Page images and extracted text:
────────────────────

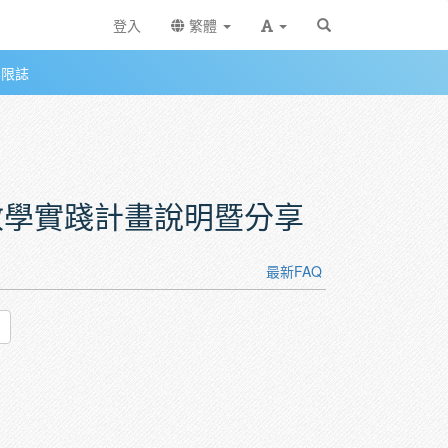
登入
繁體
無限誌
教育部教學實踐計畫說明暨分享
最新FAQ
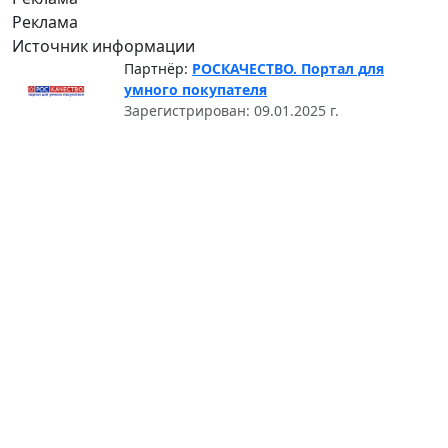
Реклама
Источник информации
Партнёр:
РОСКАЧЕСТВО. Портал для
умного покупателя
Зарегистрирован: 09.01.2025 г.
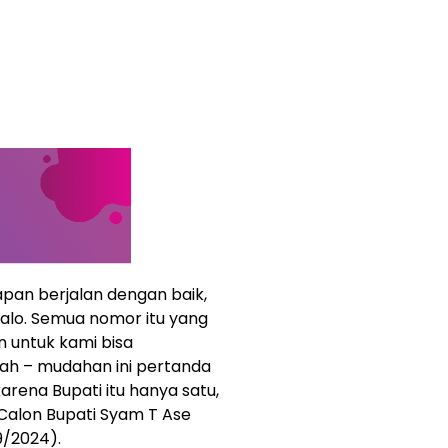
pan berjalan dengan baik,
alo. Semua nomor itu yang
n untuk kami bisa
ah – mudahan ini pertanda
rena Bupati itu hanya satu,
r Calon Bupati Syam T Ase
9/2024).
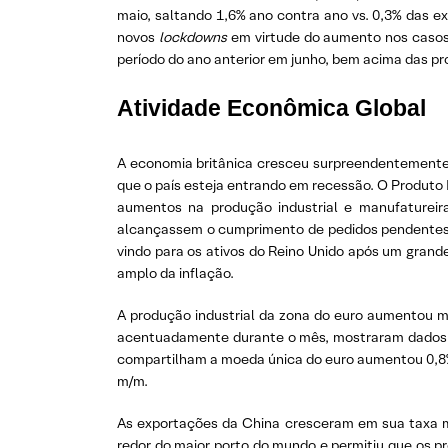
maio, saltando 1,6% ano contra ano vs. 0,3% das e
novos
lockdowns
em virtude do aumento nos caso
período do ano anterior em junho, bem acima das p
Atividade Econômica Global
A economia britânica cresceu surpreendentemente
que o país esteja entrando em recessão. O Produto
aumentos na produção industrial e manufatureira
alcançassem o cumprimento de pedidos pendentes. 
vindo para os ativos do Reino Unido após um gran
amplo da inflação.
A produção industrial da zona do euro aumentou 
acentuadamente durante o mês, mostraram dados na 
compartilham a moeda única do euro aumentou 0,8%
m/m.
As exportações da China cresceram em sua taxa mai
redor do maior porto do mundo e permitiu que os 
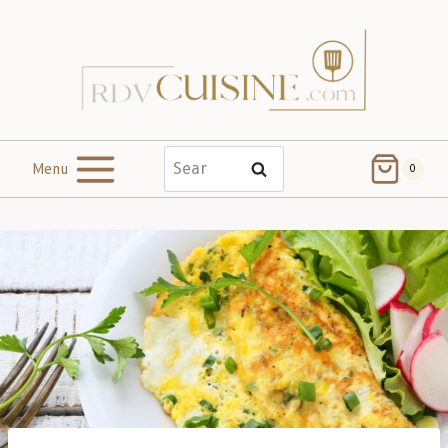
Menu
Search
0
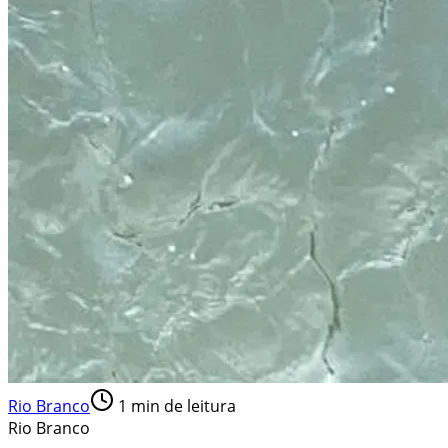
Rio Branco
1
min de leitura
Rio Branco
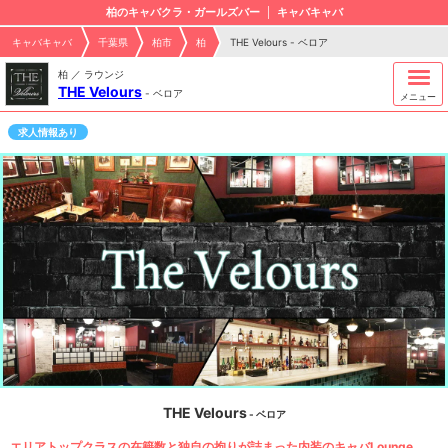
柏のキャバクラ・ガールズバー
キャバキャバ
キャバキャバ
千葉県
柏市
柏
THE Velours - ベロア
柏 ／ ラウンジ
THE Velours
-
ベロア
メニュー
求人情報あり
THE Velours
- ベロア
エリアトップクラスの在籍数と独自の拘りが詰まった内装のキャバLounge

────────────────────

### TASK REQUIREMENTS
Print the records verbatim, without pictures.

### WRITTEN SOLUTION
登入
繁體
無限誌
教育部教學實踐計畫說明暨分享
最新FAQ
Реклама
Источник информации
Партнёр:
РОСКАЧЕСТВО. Портал для
умного покупателя
Зарегистрирован: 09.01.2025 г.
pan berjalan dengan baik,
alo. Semua nomor itu yang
n untuk kami bisa
ah – mudahan ini pertanda
rena Bupati itu hanya satu,
r Calon Bupati Syam T Ase
9/2024).
maio, saltando 1,6% ano contra ano vs. 0,3% das e
novos
lockdowns
em virtude do aumento nos caso
período do ano anterior em junho, bem acima das p
Atividade Econômica Global
A economia britânica cresceu surpreendentemente
que o país esteja entrando em recessão. O Produto
aumentos na produção industrial e manufatureira
alcançassem o cumprimento de pedidos pendentes. 
vindo para os ativos do Reino Unido após um gran
amplo da inflação.
A produção industrial da zona do euro aumentou 
acentuadamente durante o mês, mostraram dados na 
compartilham a moeda única do euro aumentou 0,8%
m/m.
As exportações da China cresceram em sua taxa mai
redor do maior porto do mundo e permitiu que os 
Menu
Search
0
Rio Branco
1
min de leitura
Rio Branco
柏のキャバクラ・ガールズバー
キャバキャバ
キャバキャバ
千葉県
柏市
柏
THE Velours - ベロア
柏 ／ ラウンジ
THE Velours
-
ベロア
メニュー
求人情報あり
THE Velours
- ベロア
エリアトップクラスの在籍数と独自の拘りが詰まった内装のキャバLounge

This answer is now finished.